Doctors and hospitals, as well as other clinicians and facilities, are receiving $30 billion of the funds based on their 2019 Medicare fee-for-service revenues beginning this week through direct deposit. But figuring out how to distribute aid to other providers who serve more Medicaid and uninsured patients is more difficult to organize. 

“That is very tricky logistically,” said Andy Schneider, a research professor at the Georgetown University Center for Children and Families. “There is just not a direct pipeline in the same way there is in Medicare.”

Questions on distribution

The administration is aiming to develop a new plan within the next seven to 10 days, administration officials told lawmakers. Health and Human Services Deputy Secretary Eric Hargan on Monday spoke with Rep. Rosa DeLauro of Connecticut and Sen. Patty Murray of Washington, the top Democrats on the Appropriations Committees’ health panels. Vice President Mike Pence and Centers for Medicare and Medicaid Services Administrator Seema Verma were also among the officials that joined a conference call with House Democrats on Wednesday to discuss the funding.
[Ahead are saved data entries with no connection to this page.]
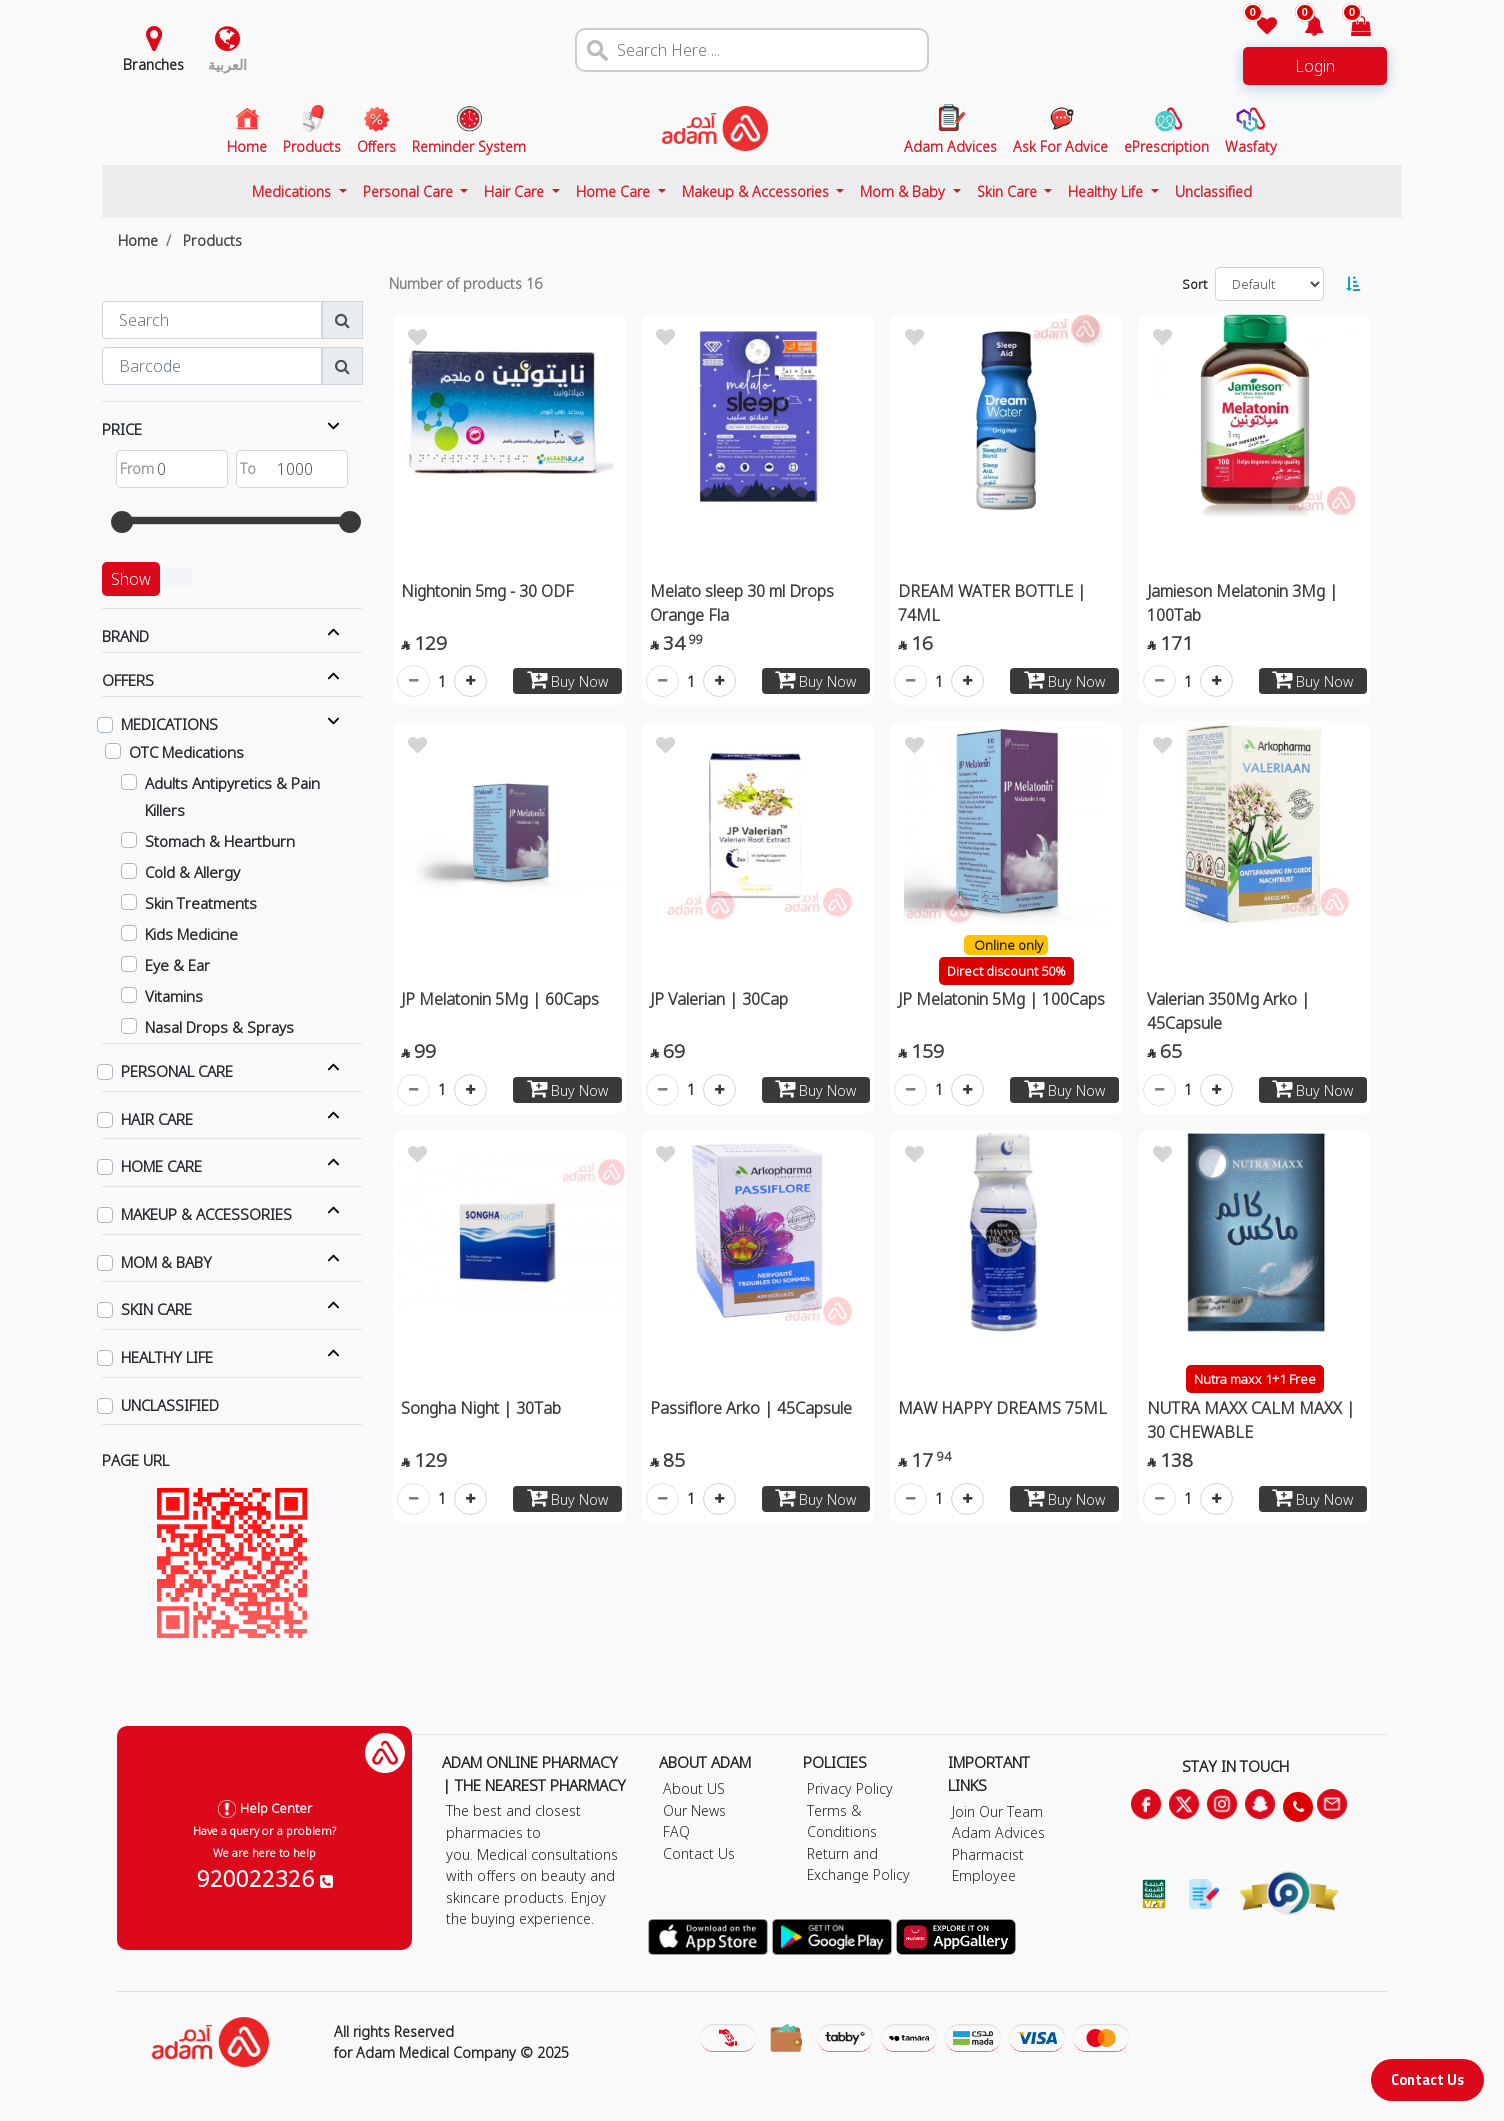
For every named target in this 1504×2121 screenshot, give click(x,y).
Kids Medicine (191, 934)
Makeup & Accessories (757, 191)
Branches (153, 64)
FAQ (676, 1831)
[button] (1302, 27)
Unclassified (1213, 191)
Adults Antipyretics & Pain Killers (232, 796)
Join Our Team (997, 1811)
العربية (227, 64)
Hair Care (516, 191)
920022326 (265, 1878)
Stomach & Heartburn (220, 841)
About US (694, 1788)
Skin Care (1009, 191)
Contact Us (1427, 2079)
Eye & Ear (177, 965)
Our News (694, 1810)
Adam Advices (998, 1832)
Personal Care (410, 191)
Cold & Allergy (192, 872)
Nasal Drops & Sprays (219, 1027)
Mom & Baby (904, 191)
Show (131, 579)
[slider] (122, 522)
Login (1315, 66)
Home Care (615, 191)
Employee (984, 1875)
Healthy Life (1107, 191)
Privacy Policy (850, 1788)
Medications (293, 191)
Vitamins (174, 996)
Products (212, 240)
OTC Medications (186, 752)
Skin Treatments (201, 903)
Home (138, 240)
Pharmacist (988, 1854)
But the administration offered few details on how they would distribute the next wave of money. While 10 days is an extremely short timeline for developing a new allocation system of this magnitude, it’s an eternity for hospitals already facing an overwhelming number of coronavirus patients each day. A number of areas are expected to see peak surges this week. 

DeLauro and Murray sent a follow-up letter to HHS Secretary Alex Azar requesting more details, including whether the department would impose any conditions along with the funding — such as employee retention requirements or restrictions on executive pay. Verma previously announced the first $30 billion as funding with “no strings attached.”

A congressional aide said the department plans to prioritize providers in geographic hotspots first, and then focus on providers more broadly that rely on Medicaid or that have high rates of uncompensated care. HHS is also aiming to keep the distribution policy flexible in order to shift the money as new needs are identified.

But how the department will achieve that is unclear. Officials could tap into Medicare’s pipeline again and allocate payments based on existing data on which providers have the lowest revenues. Another option is increasing the federal government’s match rate for state Medicaid costs, although states would then have to distribute the money themselves. States that partner with health insurance companies to manage their Medicaid programs might also have to retool contracts or establish a separate fund to distribute the cash. 

Political hurdles could also pose an obstacle as politicians attempt to protect their own hospital systems. Joe Antos, a health care scholar with the American Enterprise Institute, a conservative think tank, predicts that it will be difficult to oppose entrenched interests if HHS seeks to redirect funds. 

The money could also be delayed in getting to providers in hard-hit areas because the U.S. is doing a poor job of identifying them ahead of time.

“A lot of that really hinges on our failure so far to do massive testing for the virus,” he said. “If we really had good data on that then a lot of these issues would be resolved, because it would be far easier for epidemiologists to predict where pressure is going to rise on a geographic basis.”